Jack brushed her cheek with his fingers, and she gave him a flickering, reassuring smile that was clearly supposed to convince him she was fine, and really did no such thing. Jack's chest started aching again, in a faint, distant way, and he couldn't quite breathe, though it had nothing to do with the thinning air just then. He kissed her, then, which seemed the only logical thing to do at the moment, and Martha leaned toward him, Jack's fingers tracing lightly down her jawline, up the nape of her neck. Maybe it was the end of time, but they had time enough for this.

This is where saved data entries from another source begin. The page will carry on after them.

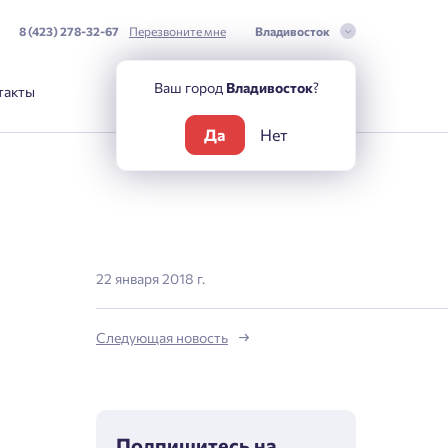
8 (423) 278-32-67
Перезвоните мне
Владивосток
Ваш город
Владивосток
?
такты
Да
Нет
22 января 2018 г.
Следующая новость
Подпишитесь на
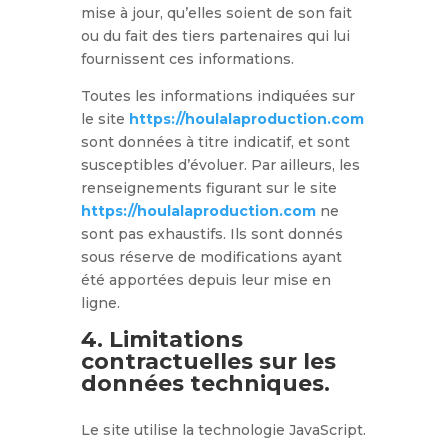
mise à jour, qu’elles soient de son fait
ou du fait des tiers partenaires qui lui
fournissent ces informations.
Toutes les informations indiquées sur
le site
https://houlalaproduction.com
sont données à titre indicatif, et sont
susceptibles d’évoluer. Par ailleurs, les
renseignements figurant sur le site
https://houlalaproduction.com
ne
sont pas exhaustifs. Ils sont donnés
sous réserve de modifications ayant
été apportées depuis leur mise en
ligne.
4. Limitations
contractuelles sur les
données techniques.
Le site utilise la technologie JavaScript.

Almost time enough. A wind rose from out of nowhere, sending papers flying, ruffling their hair and clothes, and Jack and Martha broke apart, staring at the blue box that materialized with the cyclic roar they both knew so well. Jack had to wonder, for a moment, if he was imagining it, because he'd been through this story before, and he knew how it ended - he didn't come back, no matter how long you waited. But the door swung open, and the Doctor leaned out, hair and suit rumpled, what looked like dirt or soot smudged along one cheek, but alive and very much real.
He arched an eyebrow at the two of them, impatient and grinning all at once. "Well, come on then! We haven't got all day! Actually, we've got... uh... fifteen minutes, give or take, but I wouldn't push it."
They both stared a moment longer, with mixed disbelief and relief, until Martha lunged to her feet and raced across the room to the TARDIS, flinging her arms around the Doctor when she reached him and nearly knocking him over with the force of the hug. Jack followed just a half-step behind her, wrapping his arms around the both of them as he stepped out of the cold red emergency lighting of Yana's lab, into the warm green-gold humming interior of home.